--- The data Enclosed Below ---

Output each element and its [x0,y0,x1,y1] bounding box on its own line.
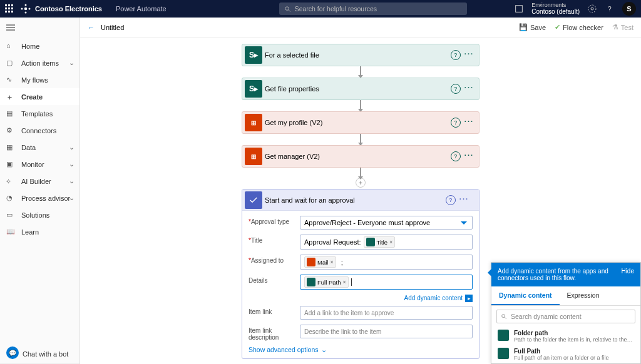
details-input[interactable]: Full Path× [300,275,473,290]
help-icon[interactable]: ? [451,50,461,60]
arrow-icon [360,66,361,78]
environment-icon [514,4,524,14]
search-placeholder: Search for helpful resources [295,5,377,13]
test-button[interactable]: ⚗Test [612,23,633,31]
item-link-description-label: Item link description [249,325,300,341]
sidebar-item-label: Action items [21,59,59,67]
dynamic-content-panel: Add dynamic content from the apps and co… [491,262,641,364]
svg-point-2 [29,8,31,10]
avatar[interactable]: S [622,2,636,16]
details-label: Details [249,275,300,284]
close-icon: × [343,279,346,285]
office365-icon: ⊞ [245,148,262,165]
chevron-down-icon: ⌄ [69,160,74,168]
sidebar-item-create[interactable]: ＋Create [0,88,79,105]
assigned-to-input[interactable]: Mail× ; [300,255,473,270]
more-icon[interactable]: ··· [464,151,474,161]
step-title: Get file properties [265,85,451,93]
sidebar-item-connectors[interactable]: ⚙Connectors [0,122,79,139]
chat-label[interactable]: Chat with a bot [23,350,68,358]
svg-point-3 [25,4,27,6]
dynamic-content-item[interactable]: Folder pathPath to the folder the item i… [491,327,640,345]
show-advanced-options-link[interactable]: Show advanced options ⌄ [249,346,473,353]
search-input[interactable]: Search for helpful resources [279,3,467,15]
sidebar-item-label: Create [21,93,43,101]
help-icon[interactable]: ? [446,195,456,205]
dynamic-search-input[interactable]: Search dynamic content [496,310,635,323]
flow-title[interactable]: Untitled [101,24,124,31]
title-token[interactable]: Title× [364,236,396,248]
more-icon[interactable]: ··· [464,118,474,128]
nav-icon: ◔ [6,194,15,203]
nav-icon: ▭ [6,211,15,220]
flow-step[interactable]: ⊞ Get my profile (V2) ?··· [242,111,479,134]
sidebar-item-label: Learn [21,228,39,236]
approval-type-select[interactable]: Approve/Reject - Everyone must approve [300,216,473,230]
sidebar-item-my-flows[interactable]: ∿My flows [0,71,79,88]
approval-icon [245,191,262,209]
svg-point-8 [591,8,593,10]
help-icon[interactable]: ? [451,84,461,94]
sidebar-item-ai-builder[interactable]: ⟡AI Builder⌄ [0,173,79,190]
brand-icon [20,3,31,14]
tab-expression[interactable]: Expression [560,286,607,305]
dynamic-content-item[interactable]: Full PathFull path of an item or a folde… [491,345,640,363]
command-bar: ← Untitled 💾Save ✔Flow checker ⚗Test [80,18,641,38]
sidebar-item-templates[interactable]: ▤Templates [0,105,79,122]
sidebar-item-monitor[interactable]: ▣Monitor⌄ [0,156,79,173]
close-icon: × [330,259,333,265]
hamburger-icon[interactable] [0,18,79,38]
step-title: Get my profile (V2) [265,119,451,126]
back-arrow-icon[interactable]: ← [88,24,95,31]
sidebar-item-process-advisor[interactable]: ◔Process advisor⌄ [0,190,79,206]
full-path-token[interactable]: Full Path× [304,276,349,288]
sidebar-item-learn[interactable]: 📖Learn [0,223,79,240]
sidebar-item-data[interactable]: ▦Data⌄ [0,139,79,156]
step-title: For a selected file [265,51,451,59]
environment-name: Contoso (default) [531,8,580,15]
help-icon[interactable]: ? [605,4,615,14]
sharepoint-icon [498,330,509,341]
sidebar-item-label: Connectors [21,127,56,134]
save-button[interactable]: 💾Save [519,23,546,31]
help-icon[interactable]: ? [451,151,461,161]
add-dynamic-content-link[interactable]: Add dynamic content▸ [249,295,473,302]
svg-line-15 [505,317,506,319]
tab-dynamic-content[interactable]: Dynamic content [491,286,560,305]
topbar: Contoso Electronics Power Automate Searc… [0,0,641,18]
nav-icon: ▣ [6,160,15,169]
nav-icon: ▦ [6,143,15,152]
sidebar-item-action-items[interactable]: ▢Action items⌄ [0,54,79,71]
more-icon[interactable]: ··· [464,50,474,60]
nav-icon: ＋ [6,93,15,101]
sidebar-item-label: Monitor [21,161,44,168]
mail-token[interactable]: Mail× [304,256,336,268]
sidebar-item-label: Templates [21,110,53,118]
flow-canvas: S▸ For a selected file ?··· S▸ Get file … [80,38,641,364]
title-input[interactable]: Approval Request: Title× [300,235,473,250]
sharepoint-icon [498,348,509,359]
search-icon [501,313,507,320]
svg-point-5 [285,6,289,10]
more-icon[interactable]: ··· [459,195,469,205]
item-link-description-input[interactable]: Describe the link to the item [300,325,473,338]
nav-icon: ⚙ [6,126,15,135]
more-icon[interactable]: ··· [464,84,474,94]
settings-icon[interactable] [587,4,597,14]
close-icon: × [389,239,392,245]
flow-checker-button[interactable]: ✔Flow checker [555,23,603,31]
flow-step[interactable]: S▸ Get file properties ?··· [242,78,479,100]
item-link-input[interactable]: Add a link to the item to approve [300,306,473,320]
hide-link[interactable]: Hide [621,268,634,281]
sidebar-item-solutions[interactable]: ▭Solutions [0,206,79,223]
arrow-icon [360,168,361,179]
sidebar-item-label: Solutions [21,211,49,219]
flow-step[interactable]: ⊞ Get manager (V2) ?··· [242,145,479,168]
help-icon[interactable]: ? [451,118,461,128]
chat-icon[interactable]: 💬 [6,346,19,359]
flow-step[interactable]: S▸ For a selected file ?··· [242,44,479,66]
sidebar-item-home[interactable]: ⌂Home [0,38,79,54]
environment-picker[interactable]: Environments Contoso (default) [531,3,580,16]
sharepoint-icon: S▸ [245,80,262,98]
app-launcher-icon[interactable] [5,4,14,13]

--- End of Enclosed The data ---

== Problem to solve ==
Output the records above exactly, leaving out pictures.

== Problem solution ==
Output each element and its [x0,y0,x1,y1] bounding box on its own line.
details-input[interactable]: Full Path× [300,275,473,290]
help-icon[interactable]: ? [451,50,461,60]
arrow-icon [360,66,361,78]
environment-icon [514,4,524,14]
search-placeholder: Search for helpful resources [295,5,377,13]
test-button[interactable]: ⚗Test [612,23,633,31]
item-link-description-label: Item link description [249,325,300,341]
sidebar-item-label: Action items [21,59,59,67]
dynamic-content-panel: Add dynamic content from the apps and co… [491,262,641,364]
svg-point-2 [29,8,31,10]
avatar[interactable]: S [622,2,636,16]
details-label: Details [249,275,300,284]
close-icon: × [343,279,346,285]
office365-icon: ⊞ [245,148,262,165]
chevron-down-icon: ⌄ [69,160,74,168]
sidebar-item-create[interactable]: ＋Create [0,88,79,105]
assigned-to-input[interactable]: Mail× ; [300,255,473,270]
more-icon[interactable]: ··· [464,151,474,161]
step-title: Get file properties [265,85,451,93]
sidebar-item-connectors[interactable]: ⚙Connectors [0,122,79,139]
chat-label[interactable]: Chat with a bot [23,350,68,358]
svg-point-3 [25,4,27,6]
dynamic-content-item[interactable]: Folder pathPath to the folder the item i… [491,327,640,345]
show-advanced-options-link[interactable]: Show advanced options ⌄ [249,346,473,353]
search-input[interactable]: Search for helpful resources [279,3,467,15]
sidebar-item-label: Create [21,93,43,101]
help-icon[interactable]: ? [446,195,456,205]
dynamic-search-input[interactable]: Search dynamic content [496,310,635,323]
flow-title[interactable]: Untitled [101,24,124,31]
title-token[interactable]: Title× [364,236,396,248]
more-icon[interactable]: ··· [464,118,474,128]
nav-icon: ◔ [6,194,15,203]
nav-icon: ▭ [6,211,15,220]
flow-step[interactable]: ⊞ Get my profile (V2) ?··· [242,111,479,134]
sidebar-item-label: Learn [21,228,39,236]
approval-type-select[interactable]: Approve/Reject - Everyone must approve [300,216,473,230]
sidebar-item-my-flows[interactable]: ∿My flows [0,71,79,88]
approval-icon [245,191,262,209]
svg-point-8 [591,8,593,10]
help-icon[interactable]: ? [451,84,461,94]
sidebar-item-ai-builder[interactable]: ⟡AI Builder⌄ [0,173,79,190]
brand-icon [20,3,31,14]
tab-expression[interactable]: Expression [560,286,607,305]
dynamic-content-item[interactable]: Full PathFull path of an item or a folde… [491,345,640,363]
command-bar: ← Untitled 💾Save ✔Flow checker ⚗Test [80,18,641,38]
sidebar-item-templates[interactable]: ▤Templates [0,105,79,122]
sidebar-item-monitor[interactable]: ▣Monitor⌄ [0,156,79,173]
close-icon: × [330,259,333,265]
hamburger-icon[interactable] [0,18,79,38]
step-title: Get my profile (V2) [265,119,451,126]
back-arrow-icon[interactable]: ← [88,24,95,31]
sidebar-item-process-advisor[interactable]: ◔Process advisor⌄ [0,190,79,206]
full-path-token[interactable]: Full Path× [304,276,349,288]
sidebar-item-learn[interactable]: 📖Learn [0,223,79,240]
sidebar-item-data[interactable]: ▦Data⌄ [0,139,79,156]
step-title: For a selected file [265,51,451,59]
environment-name: Contoso (default) [531,8,580,15]
help-icon[interactable]: ? [605,4,615,14]
sharepoint-icon [498,330,509,341]
sidebar-item-label: Connectors [21,127,56,134]
save-button[interactable]: 💾Save [519,23,546,31]
help-icon[interactable]: ? [451,151,461,161]
add-dynamic-content-link[interactable]: Add dynamic content▸ [249,295,473,302]
svg-line-15 [505,317,506,319]
tab-dynamic-content[interactable]: Dynamic content [491,286,560,305]
topbar: Contoso Electronics Power Automate Searc… [0,0,641,18]
nav-icon: ▣ [6,160,15,169]
nav-icon: ▦ [6,143,15,152]
sidebar-item-action-items[interactable]: ▢Action items⌄ [0,54,79,71]
more-icon[interactable]: ··· [464,50,474,60]
nav-icon: ＋ [6,93,15,101]
sidebar-item-label: Monitor [21,161,44,168]
mail-token[interactable]: Mail× [304,256,336,268]
sidebar-item-label: Templates [21,110,53,118]
flow-canvas: S▸ For a selected file ?··· S▸ Get file … [80,38,641,364]
title-input[interactable]: Approval Request: Title× [300,235,473,250]
sharepoint-icon [498,348,509,359]
search-icon [501,313,507,320]
svg-point-5 [285,6,289,10]
more-icon[interactable]: ··· [459,195,469,205]
item-link-description-input[interactable]: Describe the link to the item [300,325,473,338]
nav-icon: ⚙ [6,126,15,135]
more-icon[interactable]: ··· [464,84,474,94]
settings-icon[interactable] [587,4,597,14]
close-icon: × [389,239,392,245]
flow-checker-button[interactable]: ✔Flow checker [555,23,603,31]
flow-step[interactable]: S▸ Get file properties ?··· [242,78,479,100]
item-link-input[interactable]: Add a link to the item to approve [300,306,473,320]
hide-link[interactable]: Hide [621,268,634,281]
sidebar-item-solutions[interactable]: ▭Solutions [0,206,79,223]
arrow-icon [360,168,361,179]
sidebar-item-label: Solutions [21,211,49,219]
flow-step[interactable]: ⊞ Get manager (V2) ?··· [242,145,479,168]
help-icon[interactable]: ? [451,118,461,128]
chat-icon[interactable]: 💬 [6,346,19,359]
flow-step[interactable]: S▸ For a selected file ?··· [242,44,479,66]
sidebar-item-home[interactable]: ⌂Home [0,38,79,54]
environment-picker[interactable]: Environments Contoso (default) [531,3,580,16]
sharepoint-icon: S▸ [245,80,262,98]
app-launcher-icon[interactable] [5,4,14,13]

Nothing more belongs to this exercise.